For the Seychelles specifically, I'd look at Allianz Partners for their Indian Ocean and sub-Saharan Africa assistance network, and UHC SafeTrip for medical coverage architecture suited to remote destinations. Insubuy and InsureMyTrip are useful as comparison platforms — filter by evacuation limit and dive coverage, not by premium price. InsureandGo is worth checking for UK-based travellers. Aardy offers comparison functionality similar to Insubuy. SACOS is the local Seychellois insurer and is relevant primarily for residents, not international visitors. No single provider is universally best — the right policy depends on your trip profile, age, pre-existing conditions, and planned activities. Dive coverage and evacuation limits are the two filters that matter most for this destination.

Does travel insurance cover diving and water sports in Seychelles?

Many standard policies do not — and the exclusions are specific enough to catch experienced travellers off guard. Scuba diving is frequently excluded above recreational depth limits (typically 18 to 30 metres depending on the policy), liveaboard diving operations are routinely excluded entirely, and unguided diving — even with a valid certification — is often excluded. The nearest hyperbaric chamber for decompression illness treatment is in Réunion, which means any serious dive incident requires evacuation. DAN (Divers Alert Network) offers dive-specific supplemental coverage and is worth holding alongside a standard travel policy for anyone doing more than casual resort snorkelling. Verify activity coverage in the policy document itself, not the marketing summary. Water sports like kitesurfing and jet skiing are also frequently sub-limited or excluded.

Does travel insurance for Seychelles cover pre-existing conditions?

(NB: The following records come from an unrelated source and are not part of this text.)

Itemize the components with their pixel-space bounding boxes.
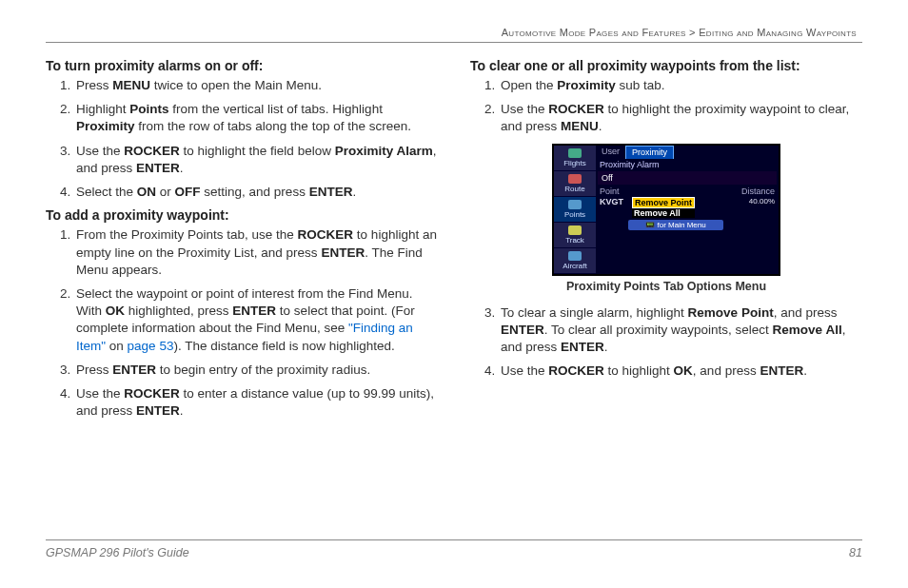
breadcrumb-left: Automotive Mode Pages and Features: [502, 27, 686, 38]
heading-clear: To clear one or all proximity waypoints …: [470, 58, 862, 73]
device-menu-remove-point: Remove Point: [632, 197, 695, 208]
device-table-header: PointDistance: [596, 186, 779, 197]
list-item: Press ENTER to begin entry of the proxim…: [74, 362, 438, 379]
breadcrumb-right: Editing and Managing Waypoints: [699, 27, 857, 38]
device-main: User Proximity Proximity Alarm Off Point…: [596, 146, 779, 274]
device-side-tab: Route: [554, 171, 596, 197]
track-icon: [568, 225, 582, 235]
device-screenshot: Flights Route Points Track Aircraft User…: [552, 144, 780, 276]
device-menu-remove-all: Remove All: [632, 208, 695, 218]
device-point: KVGT: [600, 197, 632, 206]
device-distance: 40.00%: [749, 197, 775, 206]
device-table-row: KVGT Remove Point Remove All 40.00%: [596, 197, 779, 218]
link-page-53[interactable]: page 53: [128, 339, 174, 353]
list-add: From the Proximity Points tab, use the R…: [46, 226, 438, 420]
page: Automotive Mode Pages and Features > Edi…: [0, 0, 908, 427]
device-top-tabs: User Proximity: [596, 146, 779, 159]
flights-icon: [568, 148, 582, 158]
device-hint: 📟 for Main Menu: [628, 220, 723, 230]
list-clear-b: To clear a single alarm, highlight Remov…: [470, 304, 862, 381]
points-icon: [568, 200, 582, 209]
device-tab-proximity: Proximity: [625, 146, 674, 159]
right-column: To clear one or all proximity waypoints …: [470, 52, 862, 427]
list-item: Highlight Points from the vertical list …: [74, 101, 438, 135]
heading-alarms: To turn proximity alarms on or off:: [46, 58, 438, 73]
list-item: Select the ON or OFF setting, and press …: [74, 184, 438, 201]
footer: GPSMAP 296 Pilot's Guide 81: [46, 539, 862, 559]
device-side-tab: Track: [554, 223, 596, 248]
list-item: Open the Proximity sub tab.: [499, 77, 862, 94]
footer-title: GPSMAP 296 Pilot's Guide: [46, 546, 189, 559]
columns: To turn proximity alarms on or off: Pres…: [46, 52, 862, 427]
page-number: 81: [849, 546, 862, 559]
route-icon: [568, 174, 582, 184]
breadcrumb: Automotive Mode Pages and Features > Edi…: [46, 27, 862, 38]
left-column: To turn proximity alarms on or off: Pres…: [46, 52, 438, 427]
breadcrumb-sep: >: [689, 27, 696, 38]
aircraft-icon: [568, 251, 582, 261]
list-item: Use the ROCKER to highlight the field be…: [74, 143, 438, 177]
top-rule: [46, 42, 862, 43]
device-side-tab-selected: Points: [554, 197, 596, 223]
list-item: To clear a single alarm, highlight Remov…: [499, 304, 862, 357]
list-clear-a: Open the Proximity sub tab. Use the ROCK…: [470, 77, 862, 136]
device-side-tab: Flights: [554, 146, 596, 171]
device-tab-user: User: [596, 146, 625, 159]
device-sidebar: Flights Route Points Track Aircraft: [554, 146, 596, 274]
list-item: Use the ROCKER to highlight OK, and pres…: [499, 363, 862, 380]
device-alarm-value: Off: [598, 171, 777, 185]
device-side-tab: Aircraft: [554, 248, 596, 274]
list-item: Use the ROCKER to highlight the proximit…: [499, 101, 862, 135]
figure-caption: Proximity Points Tab Options Menu: [470, 280, 862, 293]
list-alarms: Press MENU twice to open the Main Menu. …: [46, 77, 438, 201]
heading-add: To add a proximity waypoint:: [46, 207, 438, 223]
list-item: From the Proximity Points tab, use the R…: [74, 226, 438, 279]
list-item: Select the waypoint or point of interest…: [74, 285, 438, 355]
list-item: Press MENU twice to open the Main Menu.: [74, 77, 438, 94]
list-item: Use the ROCKER to enter a distance value…: [74, 385, 438, 420]
device-alarm-label: Proximity Alarm: [596, 159, 779, 170]
device-context-menu: Remove Point Remove All: [632, 197, 695, 218]
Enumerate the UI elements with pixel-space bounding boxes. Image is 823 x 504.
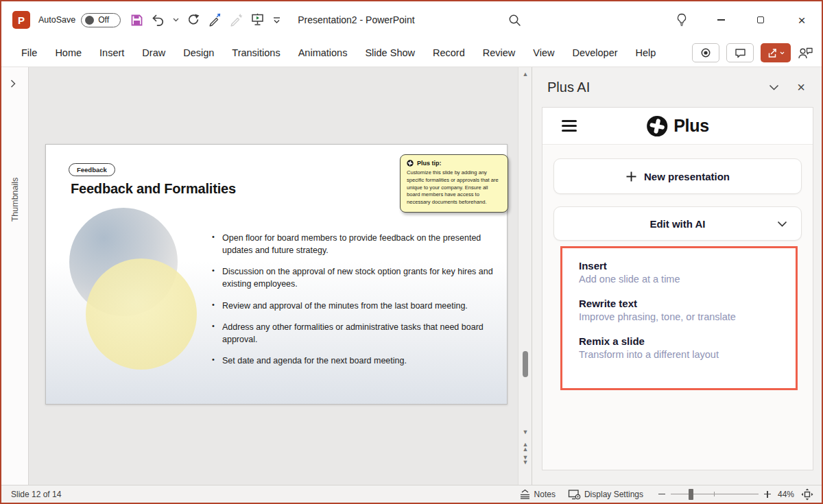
slide-bullet[interactable]: Review and approval of the minutes from … <box>211 300 497 312</box>
panel-title: Plus AI <box>547 80 590 95</box>
zoom-slider[interactable] <box>671 490 759 499</box>
plus-tip-title: Plus tip: <box>417 160 442 167</box>
autosave-toggle[interactable]: Off <box>81 13 121 27</box>
quick-access-toolbar <box>130 11 281 29</box>
save-icon[interactable] <box>130 11 143 29</box>
option-subtitle: Improve phrasing, tone, or translate <box>579 311 782 322</box>
scroll-down-icon[interactable]: ▼ <box>518 429 532 435</box>
minimize-button[interactable] <box>711 1 731 38</box>
edit-with-ai-button[interactable]: Edit with AI <box>553 206 802 241</box>
next-slide-icon[interactable]: ▼▼ <box>518 455 532 465</box>
panel-close-icon[interactable]: × <box>797 80 805 94</box>
ribbon-tab[interactable]: Insert <box>91 41 133 64</box>
display-settings-label: Display Settings <box>584 490 643 499</box>
ribbon-tab[interactable]: File <box>12 41 46 64</box>
ribbon-tab[interactable]: Slide Show <box>356 41 424 64</box>
zoom-slider-thumb[interactable] <box>689 489 693 500</box>
slide-canvas[interactable]: Feedback Feedback and Formalities Open f… <box>45 144 508 405</box>
ribbon-tab[interactable]: View <box>524 41 563 64</box>
undo-icon[interactable] <box>151 11 165 29</box>
comments-button[interactable] <box>726 43 754 62</box>
zoom-level[interactable]: 44% <box>771 490 794 499</box>
ribbon-right-controls <box>692 43 813 62</box>
autosave-state: Off <box>98 15 109 25</box>
plus-brand-name: Plus <box>673 116 709 136</box>
slide-bullet-list[interactable]: Open floor for board members to provide … <box>211 232 497 376</box>
highlighted-options-box: Insert Add one slide at a time Rewrite t… <box>560 246 798 390</box>
zoom-slider-group <box>658 490 771 499</box>
panel-header: Plus AI × <box>532 67 822 107</box>
start-slideshow-icon[interactable] <box>250 11 265 29</box>
addin-header: Plus <box>542 108 813 145</box>
ribbon-tab[interactable]: Review <box>474 41 525 64</box>
ai-menu-option[interactable]: Remix a slide Transform into a different… <box>579 335 782 360</box>
undo-dropdown-chevron-icon[interactable] <box>173 11 179 29</box>
share-button[interactable] <box>761 43 791 62</box>
title-bar: P AutoSave Off <box>1 1 822 38</box>
draw-pen-icon[interactable] <box>208 11 222 29</box>
lightbulb-icon[interactable] <box>673 1 690 38</box>
ribbon-tab[interactable]: Help <box>627 41 665 64</box>
option-title: Rewrite text <box>579 298 782 309</box>
decorative-circle-yellow[interactable] <box>86 259 197 370</box>
previous-slide-icon[interactable]: ▲▲ <box>518 442 532 452</box>
maximize-button[interactable] <box>750 1 771 38</box>
display-settings-icon <box>568 489 581 500</box>
option-subtitle: Transform into a different layout <box>579 349 782 360</box>
plus-tip-body: Customize this slide by adding any speci… <box>407 169 502 206</box>
panel-collapse-chevron-icon[interactable] <box>769 84 779 91</box>
option-title: Insert <box>579 260 782 272</box>
new-presentation-button[interactable]: New presentation <box>553 158 802 194</box>
plus-brand: Plus <box>646 115 709 137</box>
slide-bullet[interactable]: Discussion on the approval of new stock … <box>211 265 497 290</box>
zoom-out-icon[interactable] <box>658 494 665 495</box>
ai-menu-option[interactable]: Rewrite text Improve phrasing, tone, or … <box>579 298 782 322</box>
slide-title[interactable]: Feedback and Formalities <box>71 181 236 197</box>
redo-icon[interactable] <box>187 11 200 29</box>
search-icon[interactable] <box>506 1 523 38</box>
ribbon-tab[interactable]: Developer <box>563 41 626 64</box>
plus-addin-card: Plus New presentation Edit with AI <box>542 107 813 470</box>
ai-menu-option[interactable]: Insert Add one slide at a time <box>579 260 782 285</box>
presence-people-icon[interactable] <box>798 46 813 60</box>
scroll-up-icon[interactable]: ▲ <box>518 71 532 77</box>
thumbnails-expand-chevron-icon[interactable] <box>10 78 16 91</box>
ribbon-tab[interactable]: Home <box>46 41 91 64</box>
plus-logo-icon <box>646 115 668 137</box>
new-presentation-label: New presentation <box>644 171 730 182</box>
fit-slide-button[interactable] <box>801 488 813 501</box>
chevron-down-icon <box>777 217 787 230</box>
ribbon-tab-bar: FileHomeInsertDrawDesignTransitionsAnima… <box>1 38 822 67</box>
thumbnails-strip: Thumbnails <box>1 67 29 485</box>
document-title: Presentation2 - PowerPoint <box>298 14 414 25</box>
menu-hamburger-icon[interactable] <box>562 120 577 132</box>
plus-ai-panel: Plus AI × Plus Ne <box>532 67 822 485</box>
option-title: Remix a slide <box>579 335 782 347</box>
record-button[interactable] <box>692 43 719 62</box>
vertical-scrollbar[interactable]: ▲ ▼ ▲▲ ▼▼ <box>518 67 532 485</box>
powerpoint-app-icon[interactable]: P <box>12 11 30 29</box>
notes-label: Notes <box>534 490 556 499</box>
ribbon-tab[interactable]: Record <box>424 41 474 64</box>
slide-bullet[interactable]: Set date and agenda for the next board m… <box>211 355 497 367</box>
plus-tip-note[interactable]: Plus tip: Customize this slide by adding… <box>400 154 508 213</box>
notes-toggle[interactable]: Notes <box>519 489 556 499</box>
ribbon-tab[interactable]: Transitions <box>223 41 289 64</box>
addin-body: New presentation Edit with AI Insert Add <box>542 145 813 390</box>
thumbnails-label[interactable]: Thumbnails <box>10 178 20 222</box>
slide-bullet[interactable]: Open floor for board members to provide … <box>211 232 497 256</box>
ribbon-tab[interactable]: Animations <box>289 41 357 64</box>
scrollbar-thumb[interactable] <box>523 351 528 377</box>
ribbon-tab[interactable]: Draw <box>133 41 174 64</box>
customize-quick-access-icon[interactable] <box>272 11 281 29</box>
slide-bullet[interactable]: Address any other formalities or adminis… <box>211 321 497 346</box>
display-settings-button[interactable]: Display Settings <box>568 489 643 500</box>
status-bar: Slide 12 of 14 Notes Display Settings 44… <box>1 485 822 503</box>
option-subtitle: Add one slide at a time <box>579 274 782 285</box>
zoom-in-icon[interactable] <box>764 491 771 498</box>
slide-badge[interactable]: Feedback <box>69 163 115 176</box>
close-button[interactable]: × <box>791 1 812 38</box>
plus-sign-icon <box>625 171 637 182</box>
plus-tip-header: Plus tip: <box>407 160 502 167</box>
ribbon-tab[interactable]: Design <box>174 41 223 64</box>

Some policies do, but only under specific conditions. Most providers that offer pre-existing condition waivers require you to purchase the policy within a defined window — typically 10 to 21 days — of your initial trip deposit. Miss that window and the waiver option is no longer available, regardless of how thorough the rest of the policy is. Insubuy and InsureMyTrip both allow filtering by pre-existing condition waiver availability, which is the most efficient way to identify eligible products. The waiver covers conditions that are stable and managed — it doesn't cover conditions that are actively being investigated or treated at the time of purchase. Read the definition of "pre-existing condition" in the policy document carefully, because it varies between providers in ways that matter when a claim is filed.